» **What the exercise asks**
The data below is to be set down exactly.

» **Material provided**
☆ ☆ ☆ ☆ ☆
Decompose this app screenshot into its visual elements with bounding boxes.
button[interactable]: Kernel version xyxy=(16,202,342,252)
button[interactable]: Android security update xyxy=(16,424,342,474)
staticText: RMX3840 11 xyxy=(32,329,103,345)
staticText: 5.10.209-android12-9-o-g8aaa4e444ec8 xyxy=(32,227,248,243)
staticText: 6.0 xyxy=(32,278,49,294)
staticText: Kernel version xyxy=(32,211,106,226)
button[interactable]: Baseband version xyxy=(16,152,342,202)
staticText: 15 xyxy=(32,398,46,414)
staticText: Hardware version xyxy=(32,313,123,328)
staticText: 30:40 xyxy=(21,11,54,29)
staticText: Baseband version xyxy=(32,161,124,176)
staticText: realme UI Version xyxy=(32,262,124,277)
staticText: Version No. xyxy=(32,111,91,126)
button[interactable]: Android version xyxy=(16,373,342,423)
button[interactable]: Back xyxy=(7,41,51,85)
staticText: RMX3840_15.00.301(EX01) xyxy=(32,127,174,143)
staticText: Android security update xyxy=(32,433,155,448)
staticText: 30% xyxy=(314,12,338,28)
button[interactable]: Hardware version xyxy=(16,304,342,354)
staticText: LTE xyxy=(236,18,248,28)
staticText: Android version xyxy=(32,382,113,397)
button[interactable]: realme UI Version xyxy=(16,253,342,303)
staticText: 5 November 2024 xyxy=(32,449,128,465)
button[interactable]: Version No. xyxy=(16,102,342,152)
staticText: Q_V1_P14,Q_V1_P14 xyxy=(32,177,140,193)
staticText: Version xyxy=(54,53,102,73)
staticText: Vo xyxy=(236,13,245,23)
☆ ☆ ☆ ☆ ☆
» **Task solution**
Decompose this app screenshot into its visual elements with bounding boxes.
button[interactable]: Kernel version xyxy=(16,202,342,252)
button[interactable]: Android security update xyxy=(16,424,342,474)
staticText: RMX3840 11 xyxy=(32,329,103,345)
staticText: 5.10.209-android12-9-o-g8aaa4e444ec8 xyxy=(32,227,248,243)
staticText: 6.0 xyxy=(32,278,49,294)
staticText: Kernel version xyxy=(32,211,106,226)
button[interactable]: Baseband version xyxy=(16,152,342,202)
staticText: 15 xyxy=(32,398,46,414)
staticText: Hardware version xyxy=(32,313,123,328)
staticText: 30:40 xyxy=(21,11,54,29)
staticText: Baseband version xyxy=(32,161,124,176)
staticText: realme UI Version xyxy=(32,262,124,277)
staticText: Version No. xyxy=(32,111,91,126)
button[interactable]: Android version xyxy=(16,373,342,423)
button[interactable]: Back xyxy=(7,41,51,85)
staticText: RMX3840_15.00.301(EX01) xyxy=(32,127,174,143)
staticText: Android security update xyxy=(32,433,155,448)
staticText: 30% xyxy=(314,12,338,28)
button[interactable]: Hardware version xyxy=(16,304,342,354)
staticText: LTE xyxy=(236,18,248,28)
staticText: Android version xyxy=(32,382,113,397)
button[interactable]: realme UI Version xyxy=(16,253,342,303)
staticText: 5 November 2024 xyxy=(32,449,128,465)
button[interactable]: Version No. xyxy=(16,102,342,152)
staticText: Q_V1_P14,Q_V1_P14 xyxy=(32,177,140,193)
staticText: Version xyxy=(54,53,102,73)
staticText: Vo xyxy=(236,13,245,23)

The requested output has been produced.